32.1 If the seller, in accordance with the contract or the present regulation, hands the goods over to a carrier and if the goods are not clearly identified to the contract by markings on the goods, by shipping documents or otherwise, the seller must give the buyer notice of the consignment specifying the goods.

32.2 If the seller is bound to arrange for carriage of the goods, he must make such contracts as are necessary for carriage to the place fixed by means of transportation appropriate in the circumstances and according to the usual terms for such transportation.
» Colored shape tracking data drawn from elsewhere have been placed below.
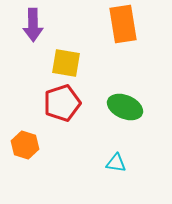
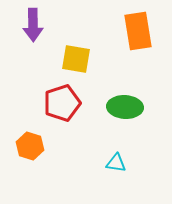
orange rectangle: moved 15 px right, 7 px down
yellow square: moved 10 px right, 4 px up
green ellipse: rotated 20 degrees counterclockwise
orange hexagon: moved 5 px right, 1 px down
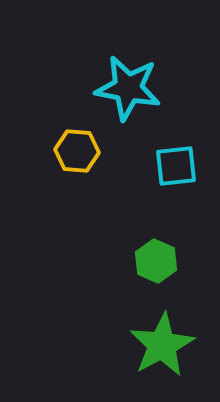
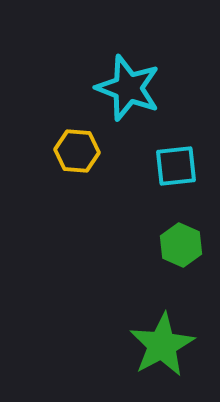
cyan star: rotated 10 degrees clockwise
green hexagon: moved 25 px right, 16 px up
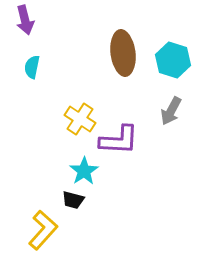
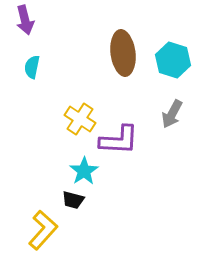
gray arrow: moved 1 px right, 3 px down
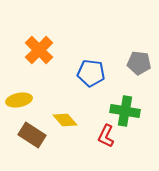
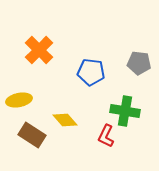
blue pentagon: moved 1 px up
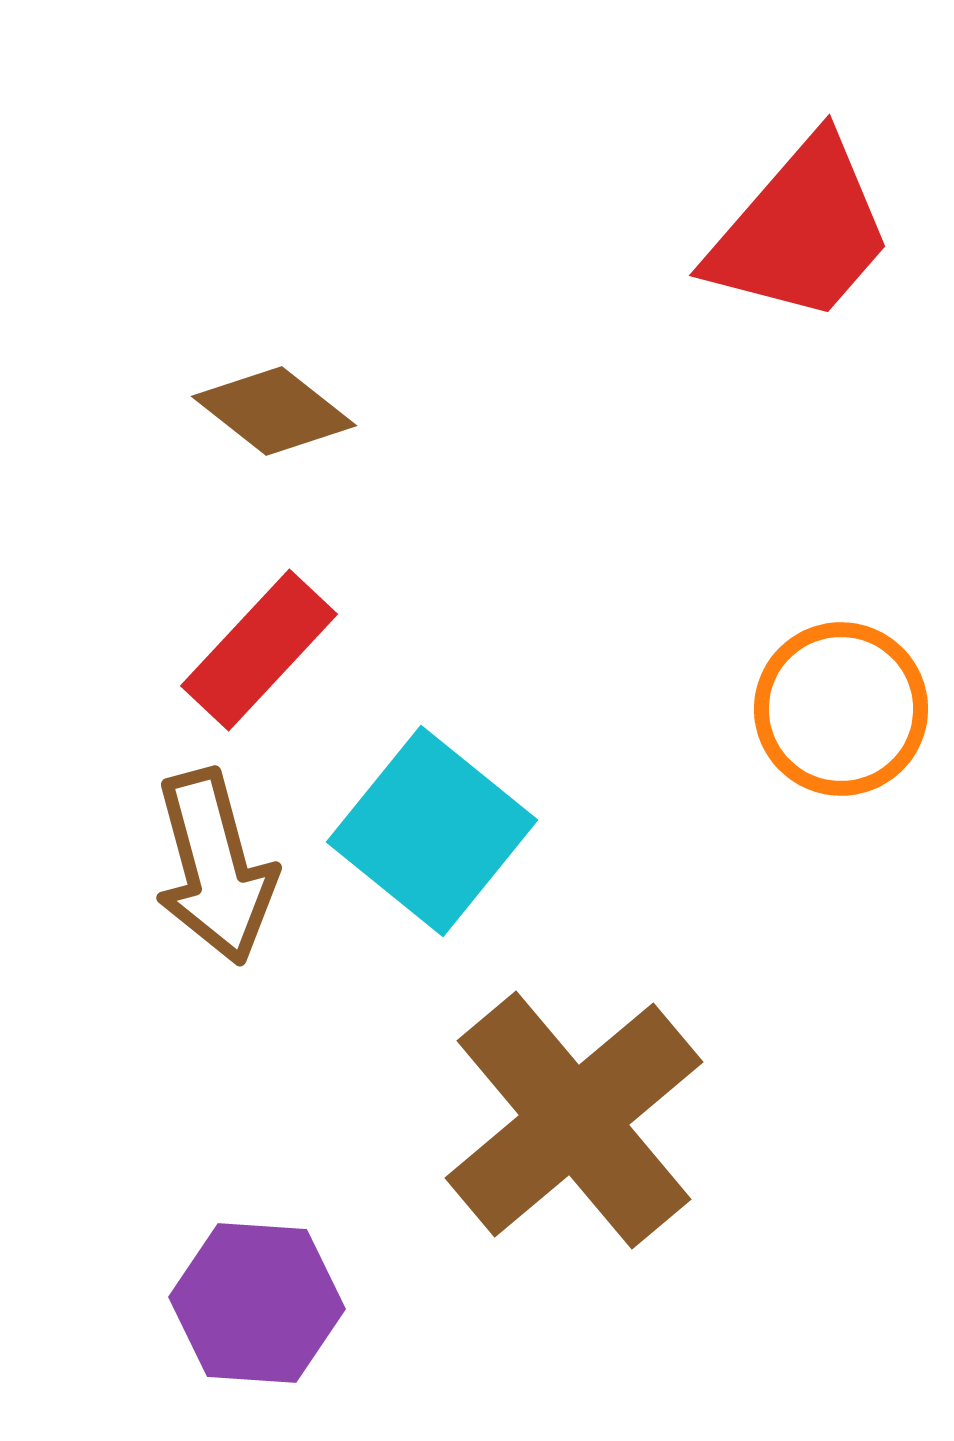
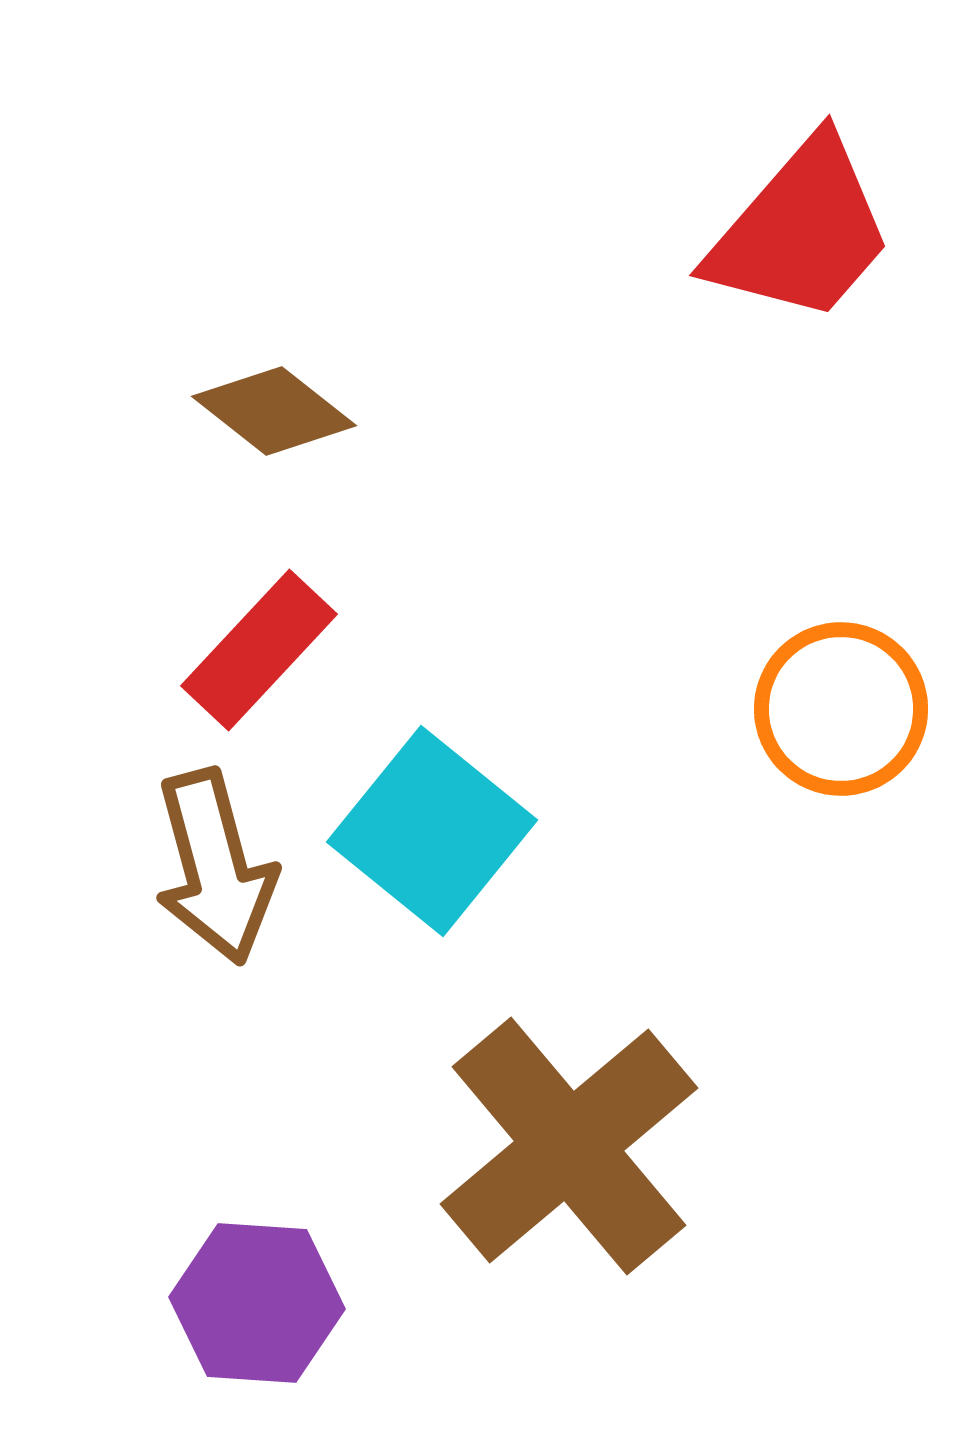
brown cross: moved 5 px left, 26 px down
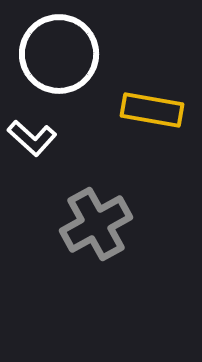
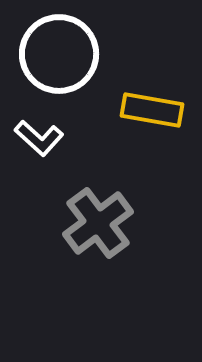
white L-shape: moved 7 px right
gray cross: moved 2 px right, 1 px up; rotated 8 degrees counterclockwise
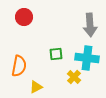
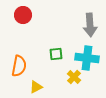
red circle: moved 1 px left, 2 px up
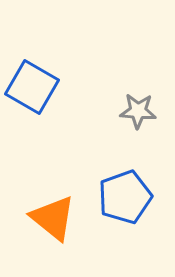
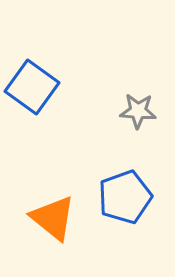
blue square: rotated 6 degrees clockwise
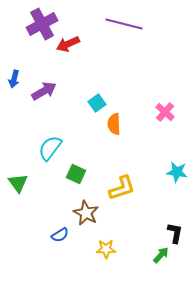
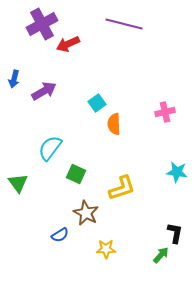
pink cross: rotated 36 degrees clockwise
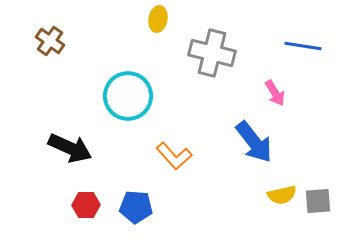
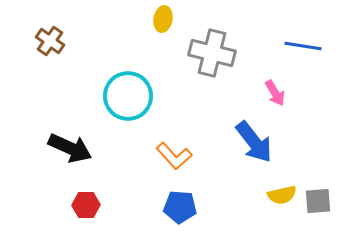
yellow ellipse: moved 5 px right
blue pentagon: moved 44 px right
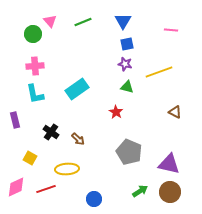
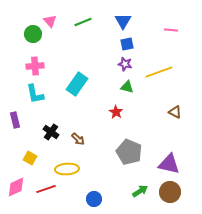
cyan rectangle: moved 5 px up; rotated 20 degrees counterclockwise
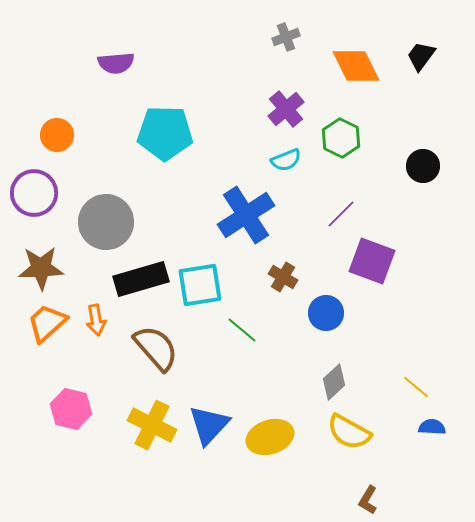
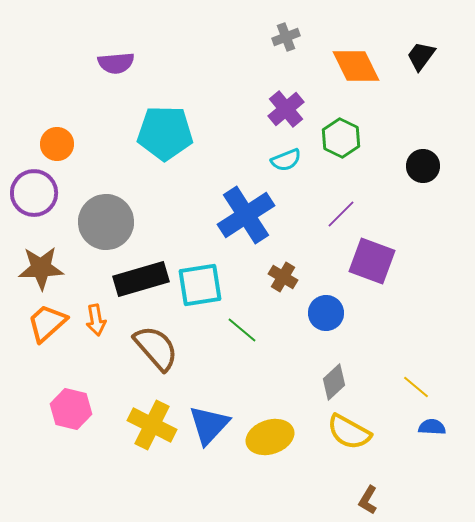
orange circle: moved 9 px down
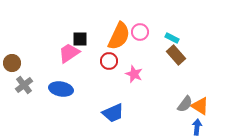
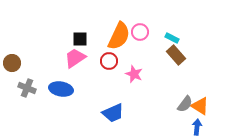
pink trapezoid: moved 6 px right, 5 px down
gray cross: moved 3 px right, 3 px down; rotated 30 degrees counterclockwise
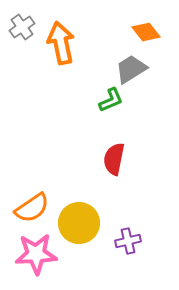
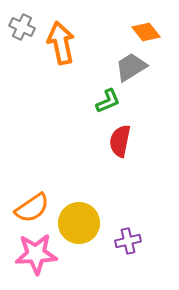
gray cross: rotated 30 degrees counterclockwise
gray trapezoid: moved 2 px up
green L-shape: moved 3 px left, 1 px down
red semicircle: moved 6 px right, 18 px up
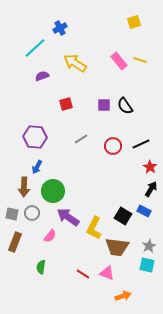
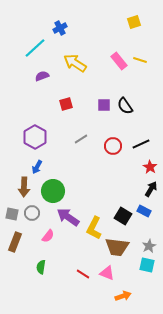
purple hexagon: rotated 25 degrees clockwise
pink semicircle: moved 2 px left
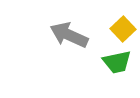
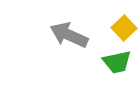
yellow square: moved 1 px right, 1 px up
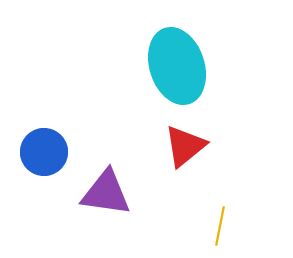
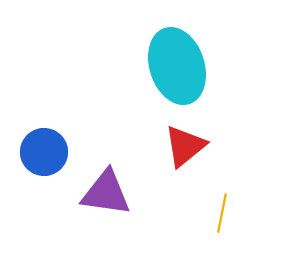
yellow line: moved 2 px right, 13 px up
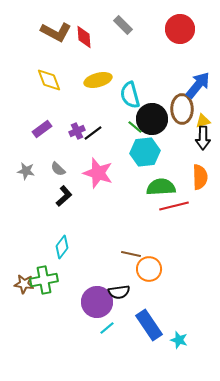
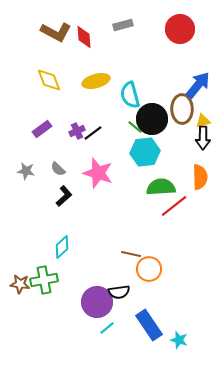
gray rectangle: rotated 60 degrees counterclockwise
yellow ellipse: moved 2 px left, 1 px down
red line: rotated 24 degrees counterclockwise
cyan diamond: rotated 10 degrees clockwise
brown star: moved 4 px left
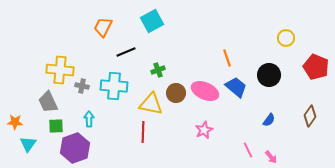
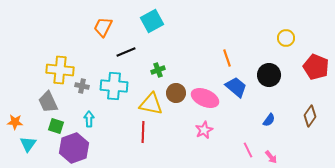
pink ellipse: moved 7 px down
green square: rotated 21 degrees clockwise
purple hexagon: moved 1 px left
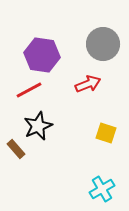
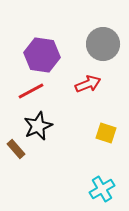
red line: moved 2 px right, 1 px down
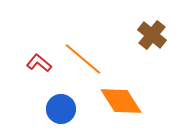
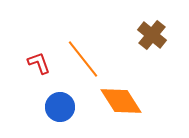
orange line: rotated 12 degrees clockwise
red L-shape: rotated 30 degrees clockwise
blue circle: moved 1 px left, 2 px up
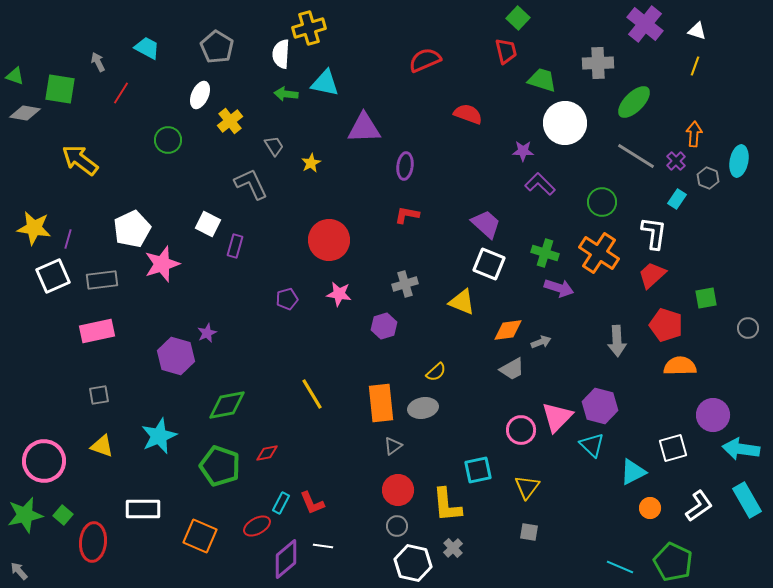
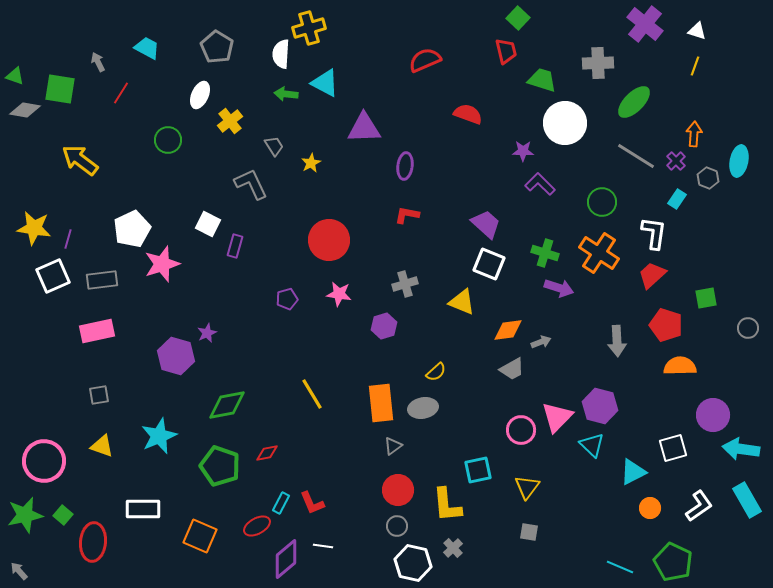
cyan triangle at (325, 83): rotated 16 degrees clockwise
gray diamond at (25, 113): moved 3 px up
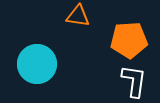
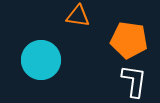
orange pentagon: rotated 12 degrees clockwise
cyan circle: moved 4 px right, 4 px up
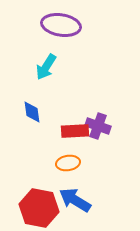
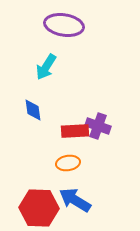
purple ellipse: moved 3 px right
blue diamond: moved 1 px right, 2 px up
red hexagon: rotated 9 degrees counterclockwise
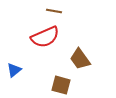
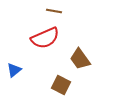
red semicircle: moved 1 px down
brown square: rotated 12 degrees clockwise
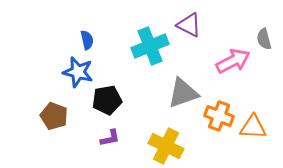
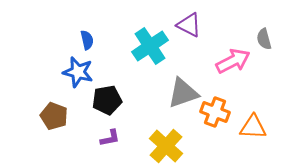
cyan cross: rotated 12 degrees counterclockwise
orange cross: moved 4 px left, 4 px up
yellow cross: rotated 16 degrees clockwise
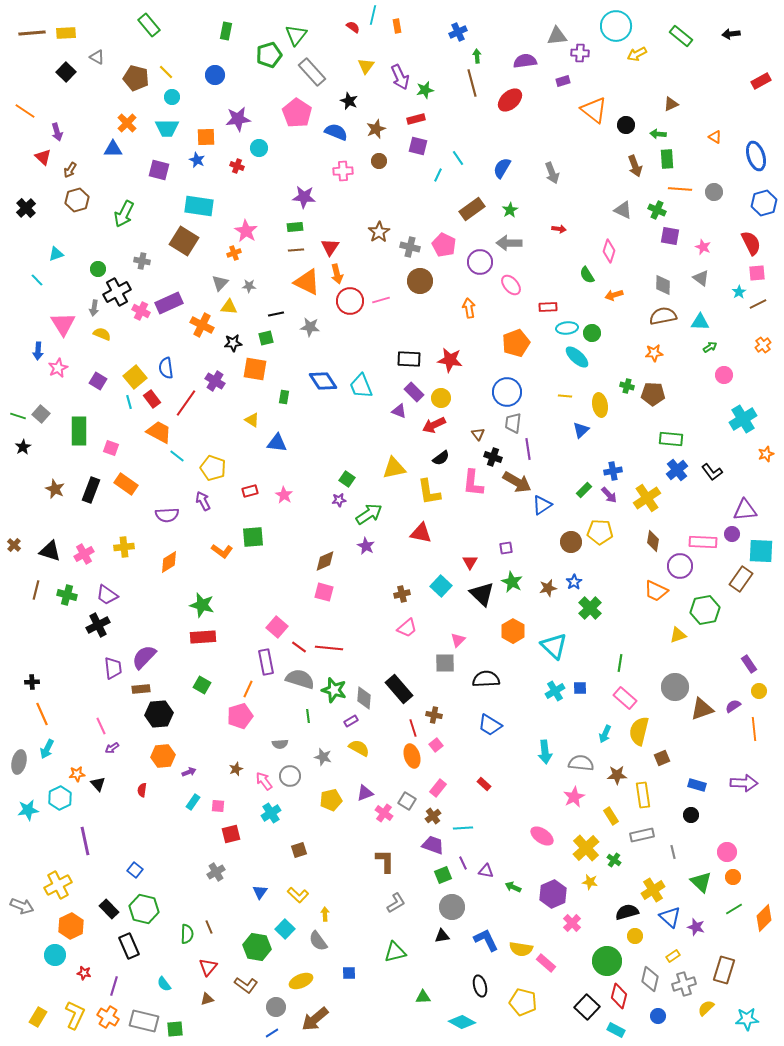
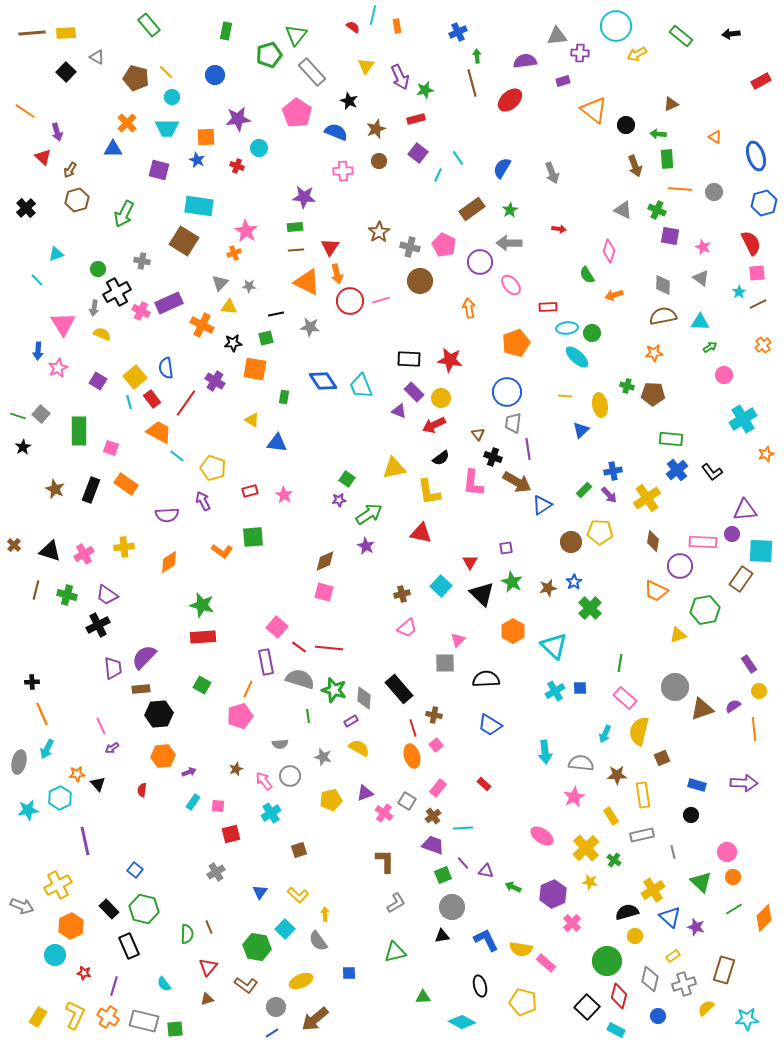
purple square at (418, 146): moved 7 px down; rotated 24 degrees clockwise
purple line at (463, 863): rotated 16 degrees counterclockwise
32.3 If the seller is not bound to effect insurance in respect of the carriage of the goods, he must, at the buyer's request, provide him with all available information necessary to enable him to effect such insurance.

Section 33

The seller must deliver the goods:


if a date is fixed by or determinable from the contract, on that date;


if a period of time is fixed by or determinable from the contract, at any time within that period unless circumstances indicate that the buyer is to choose a date; or


in any other case, within a reasonable time after the conclusion of the contract.

Section 34

If the seller is bound to hand over documents relating to the goods, he must hand them over at the time and place and in the form required by the contract. If the seller has handed over documents before that time, he may, up to that time, cure any lack of conformity in the documents, if the exercise of this right does not cause the buyer unreasonable inconvenience or unreasonable expense. However, the buyer retains any right to claim damages as provided for in the present regulation.

Subchapter II

Conformity of the goods and third party claims

Section 35


The seller must deliver goods which are of the quantity, quality and description required by the contract and which are contained or packaged in the manner required by the contract.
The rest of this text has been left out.